By Doug Kelly, CEO of American Edge Project
In a recent interview with 60 Minutes, FBI Director Christopher Wray didn’t mince words: China runs the world’s largest and most sophisticated hacking operation, and it is pointed directly at Main Street USA, threatening “American jobs, American families, American livelihoods” with “flesh and blood, kitchen-table consequences.”
This blunt assessment from Wray came at an unprecedented meeting with the top intelligence chiefs from four major allies – the United Kingdom, Canada, Australia, and New Zealand – on how to deal with the growing danger of China’s hacking. Wray’s words should also serve as a stark warning to U.S. and allied policymakers that it matters greatly which country wins the race for global technology leadership.
China’s Plan For Global Technology Leadership
China wants to be the sole global superpower by 2040. Technology is central to that strategy, so it is executing a relentless, decades-long plan to usurp America’s global technology edge. Its three-part plan includes: 1) investing trillions to building up its domestic technology capabilities in artificial intelligence (AI), quantum computing, 5/6G wireless, and high-tech manufacturing; 2) stealing up to $500 billion each year in American technology and intellectual property; and 3) making the world increasingly depending on China’s technology and supply chains.
China is making great technological gains so far: A report last year by the respected Australian Strategic Policy Institute (ASPI) found that China has surged ahead of America in 37 of 44 categories of critical technologies, and in some cases China is approaching a near-dominant position in key technologies.
Data this week from Bloomberg shows China is accelerating its lead over the United States in AI patent filings. In fact, in 2022, Chinese institutions applied for an astounding 29,853 AI-related patents – 80 percent more than U.S. entities. China also accounted for more than 40 percent of all global AI patent applications over the past year. The Chinese Communist Party (CCP) government is also pushing its companies, its investors, and its agencies to gain an edge in other key areas, including chipmaking, space exploration, quantum, and other strategic technologies.
To deepen the world’s dependency on Chinese technology, Beijing is using its “Digital Silk Road” (DSR) initiative to embed China-made digital infrastructure and tighten e-commerce ties to more than 40 geopolitically important countries across five continents.
This infrastructure, which includes 4G/5G wireless communications, broadband, subsea cables, cloud computing, surveillance systems, and satellite communications, will not only block out U.S. tech company competitors, but could also result in both espionage and political coercion of leaders in those countries if China uses data breaches to blackmail political elites in those states.
Worse, as global internet freedom continues to decline, China’s DSR can allow partner countries to restrict their internets by controlling data flows, filtering content, and spying on and reporting user activity – in short, a massive exporting of China’s “digital authoritarianism” to dozens of countries across the world.
How America And Our Allies Need To Respond
China is not content to just catch up with the U.S.— it intends to lead.
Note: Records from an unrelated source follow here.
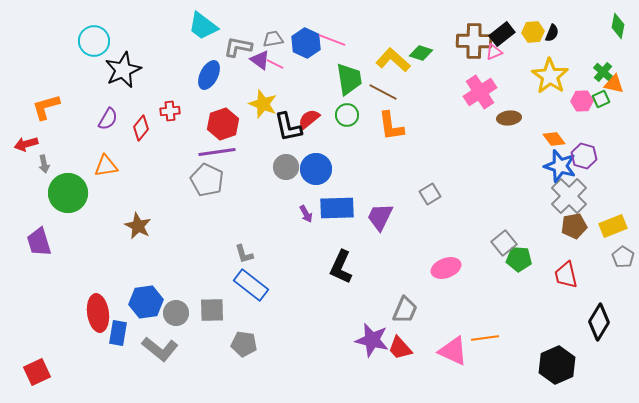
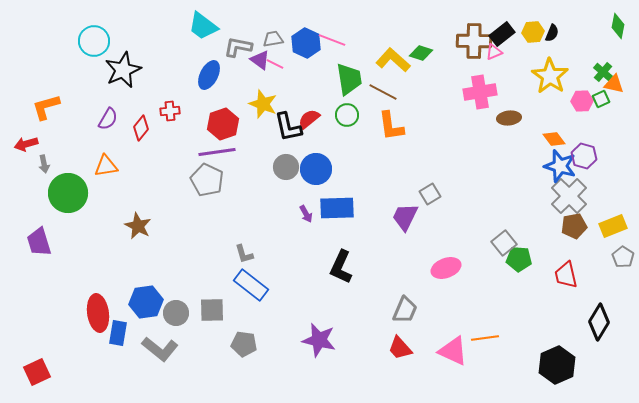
pink cross at (480, 92): rotated 24 degrees clockwise
purple trapezoid at (380, 217): moved 25 px right
purple star at (372, 340): moved 53 px left
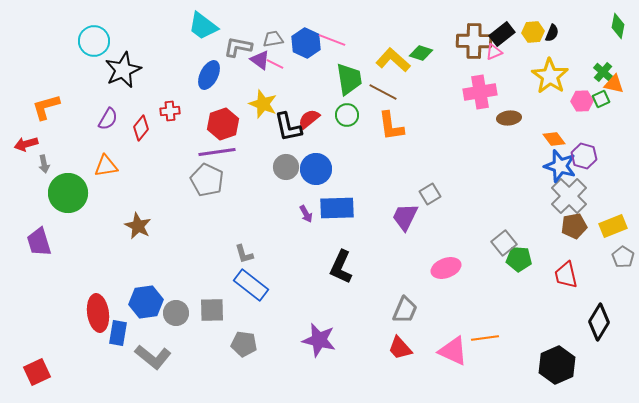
gray L-shape at (160, 349): moved 7 px left, 8 px down
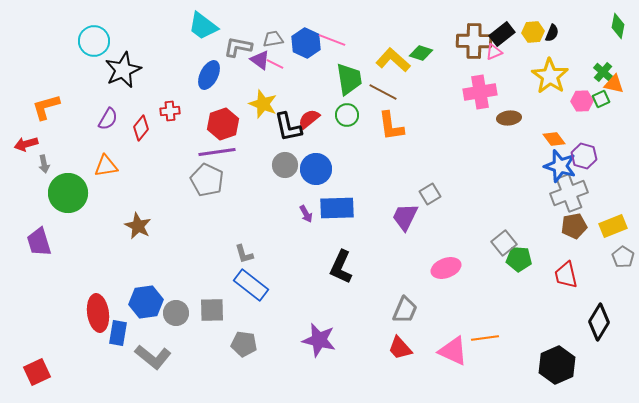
gray circle at (286, 167): moved 1 px left, 2 px up
gray cross at (569, 196): moved 3 px up; rotated 24 degrees clockwise
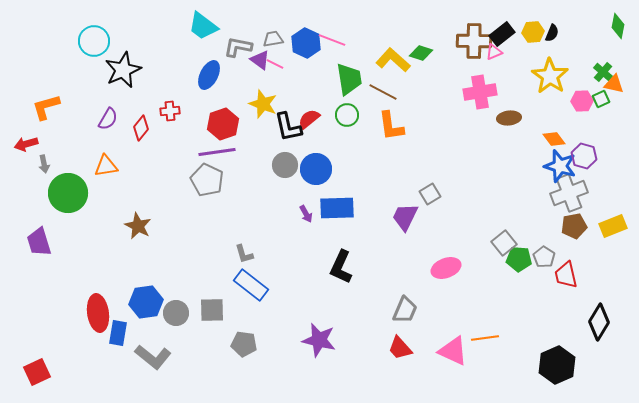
gray pentagon at (623, 257): moved 79 px left
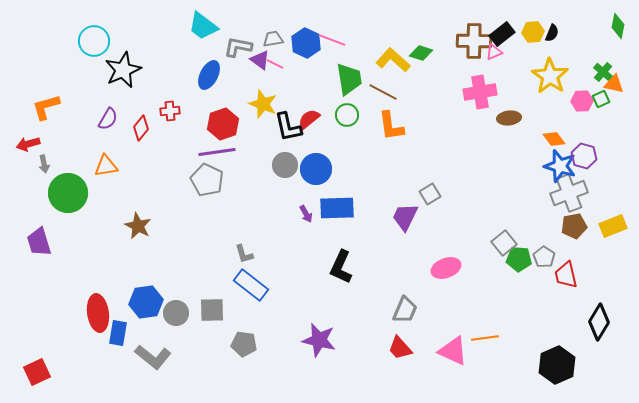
red arrow at (26, 144): moved 2 px right
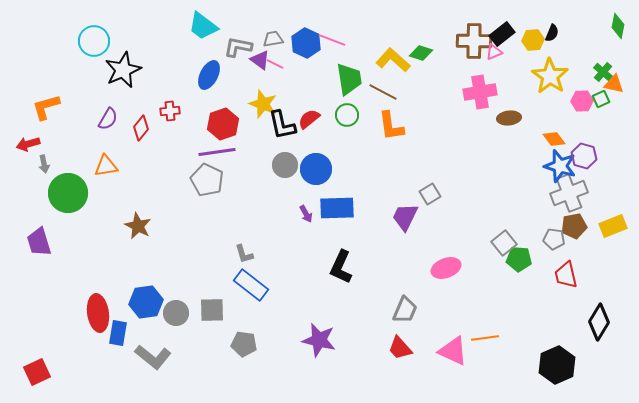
yellow hexagon at (533, 32): moved 8 px down
black L-shape at (288, 127): moved 6 px left, 2 px up
gray pentagon at (544, 257): moved 10 px right, 18 px up; rotated 25 degrees counterclockwise
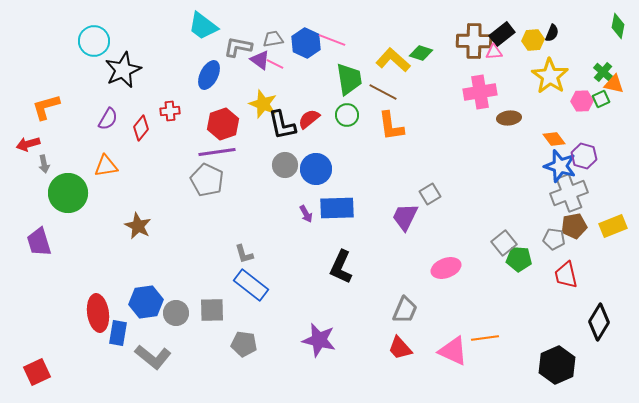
pink triangle at (494, 52): rotated 18 degrees clockwise
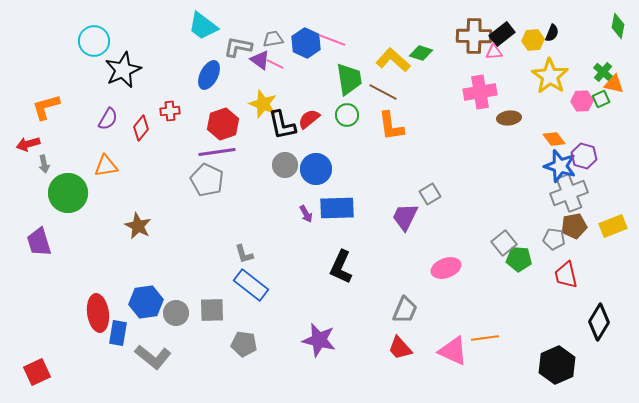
brown cross at (474, 41): moved 5 px up
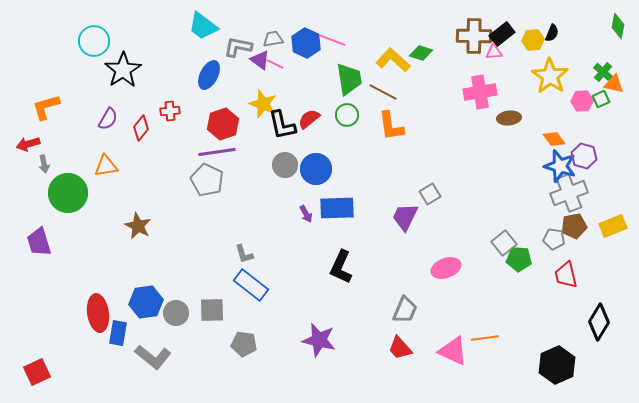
black star at (123, 70): rotated 9 degrees counterclockwise
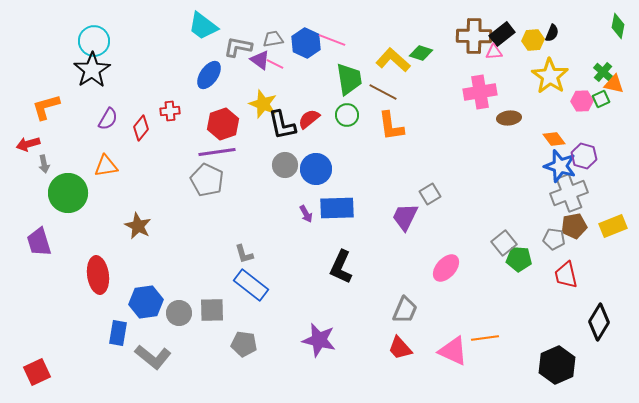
black star at (123, 70): moved 31 px left
blue ellipse at (209, 75): rotated 8 degrees clockwise
pink ellipse at (446, 268): rotated 28 degrees counterclockwise
red ellipse at (98, 313): moved 38 px up
gray circle at (176, 313): moved 3 px right
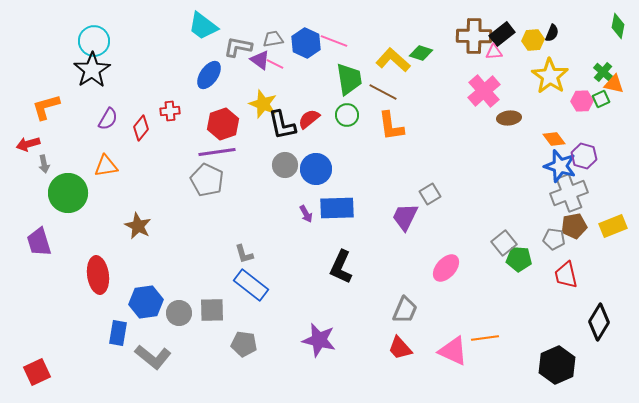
pink line at (332, 40): moved 2 px right, 1 px down
pink cross at (480, 92): moved 4 px right, 1 px up; rotated 32 degrees counterclockwise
To effectively respond to China’s technological ambitions, America and our allies need a coherent strategy that prioritizes accelerating innovation in emerging fields like AI, quantum computing, and cyber defense. For mission critical technologies like microchips, we need to produce them domestically or in partnership with allied nations. America must also actively promote the benefits of an open and accessible internet for preserving democratic ideals around the world to counter China’s push for a more controlled internet landscape.
However, simply enhancing our technological capabilities is not enough. We must also safeguard our intellectual assets by thwarting China’s attempts to steal our tech secrets. This safeguarding includes select restrictions on the flow of Western technology to China that could help them leapfrog us economically or militarily.
Lastly, to win the tech race, we must avoid excessive regulations that undermine our innovation capabilities. These short-sighted policies include antitrust measures, heavy restrictions on mergers and acquisitions that scale new ideas, Europe’s Digital Markets Act, and other harmful policies that may hand China a decades-long advantage in technology.
The free world is counting on America to win the tech race against China. That’s the only way we will protect and advance Western values, boost our collective security, and preserve our economic prosperity in the coming decades. Policymakers on both sides of the Atlantic must ensure that they are helping, not hurting, our long-term success.